It’s back. But should it be?
‘Terminator Genisys,” the fifth movie in the venerable smash-and-boom to save the world series, seeks to reposition the franchise for a new future by transporting Sarah Connor and her son John, Kyle Reese and, of course, various Terminators into an alternate timeline.
It’s not a stretch to say the series needed a reboot, or at least a boot in the rear. The last entry, 2009’s “Terminator Salvation,” was savaged by fans and critics alike.
Director James Cameron, who oversaw the first film but wasn’t involved in this take, has said fans of the original will “love this movie.”
“I feel like the franchise has been reinvigorated, like this is a renaissance,” Cameron said in a YouTube video posted by the film’s promotional team.
But, as they are wont to do, many critics begged to disagree.
In the New York Times, reviewer Manohla Dargis writes that despite the ravages of time, Arnold Schwarzenegger’s Terminator — known here as “Pops” — is indeed back for a film that pays extensive homage to Cameron’s original.
“That’s an obvious mistake,” Dargis writes, “simply because you end up toggling between memories of Mr. Cameron’s kinetic original while watching this latest reboot lurch from one narratively clotted turn to another.”
Here’s how Todd McCarthy puts it for the Hollywood Reporter: “This terminator is past its expiration date.”
The film manages to explode its history well enough to move forward, Taylor writes, “but what actually goes on in the scenes set 14 years hence feels rote and unimaginative.”
“Action scenes are accumulated as if mandated by a stop-watch and almost invariably seem like warmed-over versions of stuff we’ve seen before in Terminator entries and elsewhere,” he writes. “The first three films in the series were R-rated and viscerally benefited from it; this one is rated PG-13 and its action scenes feel like diluted rehashes, obligatory and devoid of visual creativity in the same way the violence feel staged and photographed.”

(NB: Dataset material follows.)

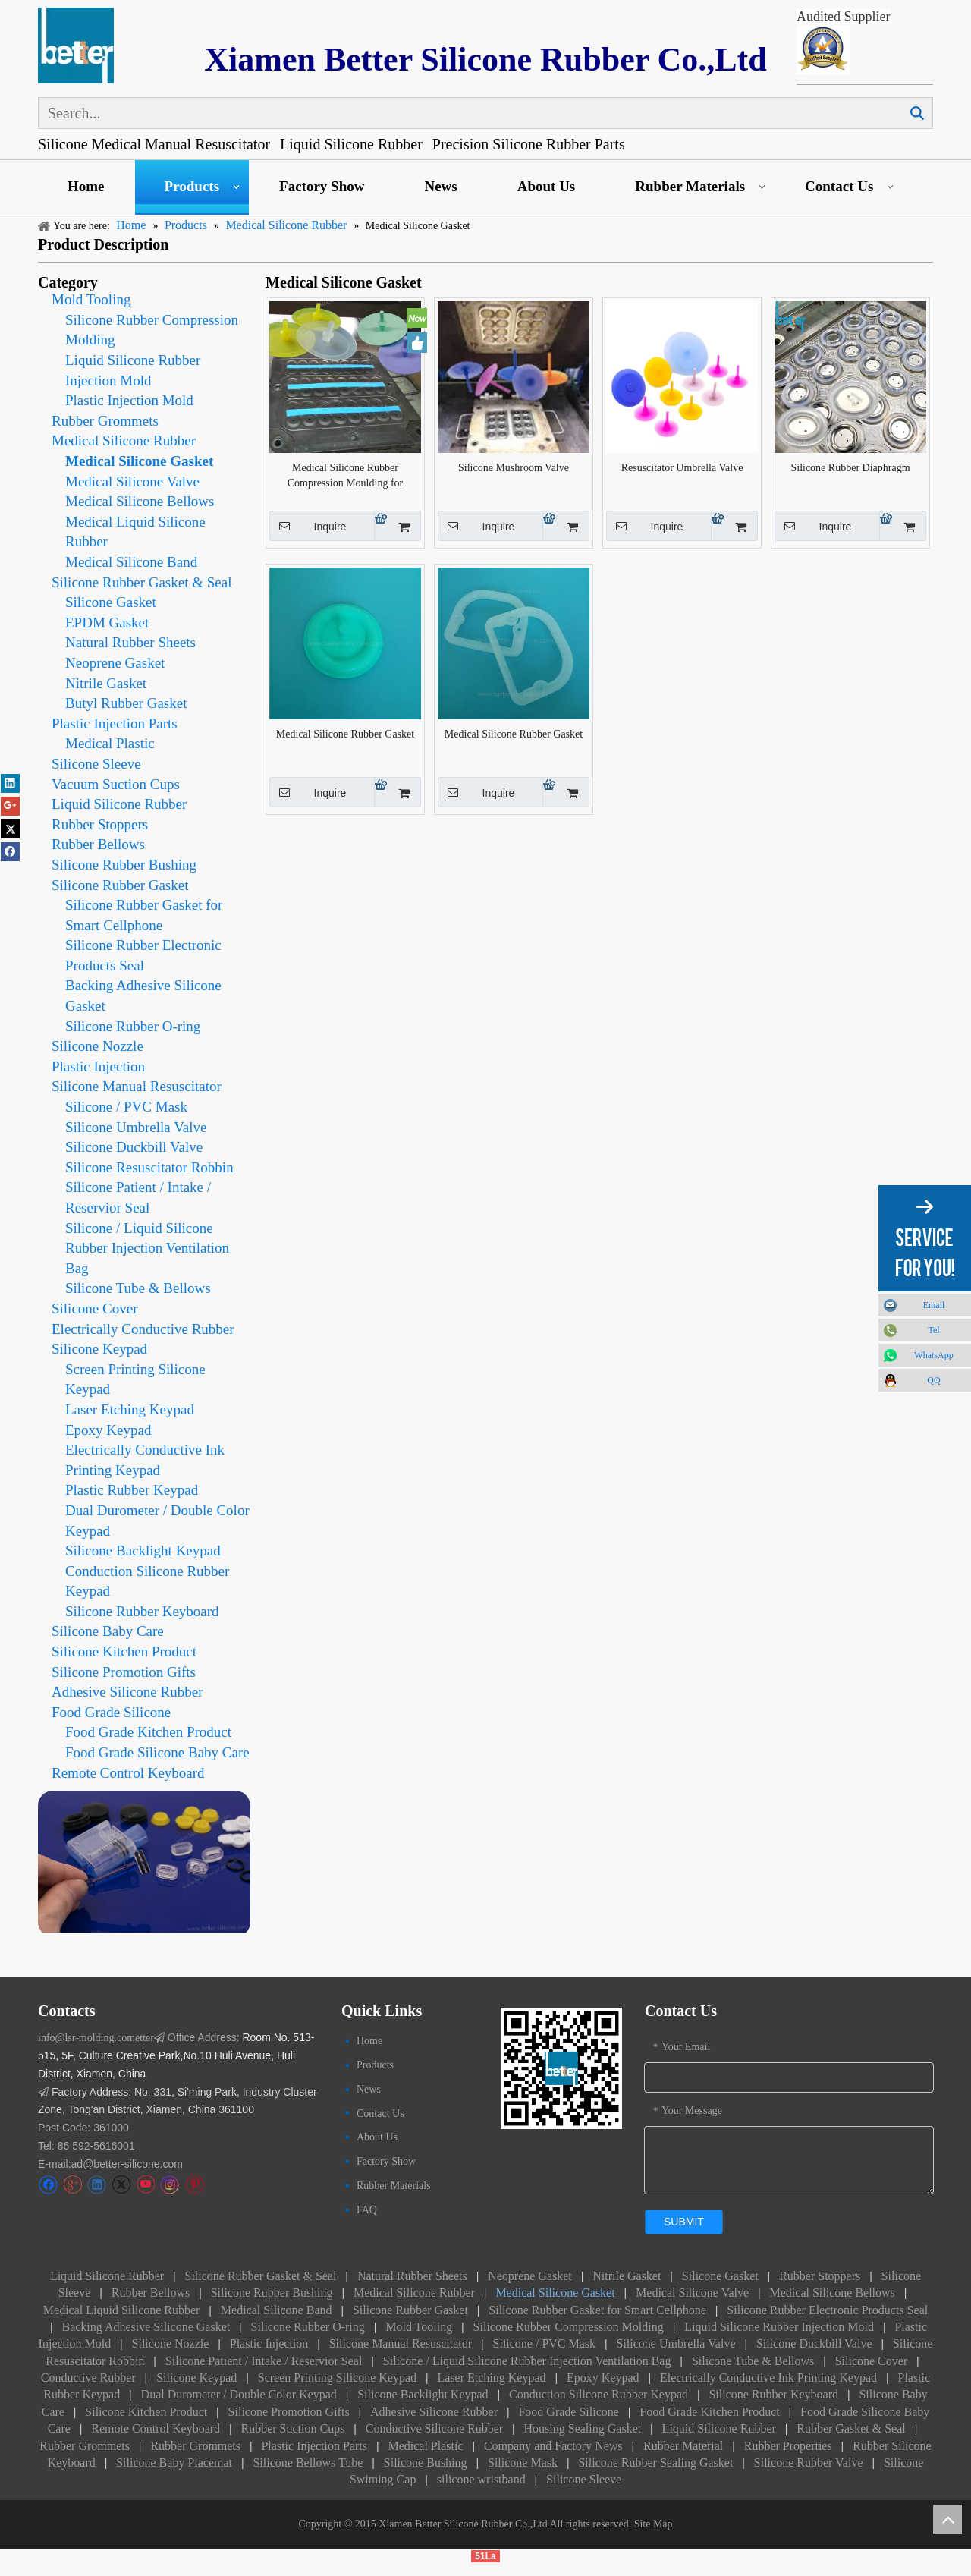 Image resolution: width=971 pixels, height=2576 pixels. Describe the element at coordinates (100, 824) in the screenshot. I see `Rubber Stoppers` at that location.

Richard Lawson, reviewing the film for Vanity Fair, was less harsh in a review headlined, “Terminator Genisys Makes a Surprisingly Compelling Case for Itself.”
“The wheel hasn’t been re-invented, but it’s been nimbly re-purposed, jerry-rigged into something adequately suited to our modern age,” Lawson wrote. “While Genisys doesn’t have the iconic heft of James Cameron’s films, it’s not surprising, to me anyway, that the film has earned the maestro’s mild praise. Genisys isn’t a future classic, but it’ll do for now.”
Rolling Stone reviewer Peter Travers offered a fair bit of praise as well, saying the movie “fires on all action cylinders when director Alan Taylor (Thor: The Dark World) follows the model James Cameron set in the first two films, still the glory of the series.”
Then there’s this from Variety’s Justin Chang: “Genisys” is, he writes, a “nervy, silly, almost admirably misguided attempt to give the 31-year-old franchise a massive cybernetic facelift.”
“It is, on the face of it, a ludicrous and faintly depressing spectacle, like watching a ‘Terminator’ highlights reel stiffly enacted by Hollywood’s latest bright young things,” Chang writes.
“The ‘Terminator’ franchise, by now, has become its own worst Skynet — a monument to self-regeneration that endlessly repackages the same old thrills in ever sleeker, sexier models, and that gladly screws with its own past to ensure its future survival,” Chang said. “You can’t quite call it obsolete, perhaps, but damned if it doesn’t feel awfully futile.”
St. Louis Post-Dispatch reviewer Joe Williams says it’s like “a greatest-hits compilation for obsessive collectors.”
“On its own terms, ‘Terminator Genisys’ makes virtually no sense,” Williams writes. “It tries to cover its plot holes by circling back to worlds-within-worlds, but director Alan Taylor (‘Thor: The Dark World’) doesn’t have the chops to make ‘Inception.’ Instead he throws kitchen sinks into ever-bigger kitchen sinks.”
In The Guardian, reviewer Henry Barnes says it’s all enough to make you want to shed a tear.
“Salvation was boring, but Genisys makes you sad,” Barnes writes “Risk-averse Hollywood has made a crash-test dummy of a once great franchise, simply throwing everything at it to see what it stands. It’s heartbreaking to watch Arnie execute the same old programmes: the terrible robo-smile; the slang; the wear and tear of his living tissue revealing the cyborg underneath.
” ‘Old, but not obsolete,’ the Terminator/Guardian tells us when his age is brought into question,” Barnes writes. “In truth, it feels like both.”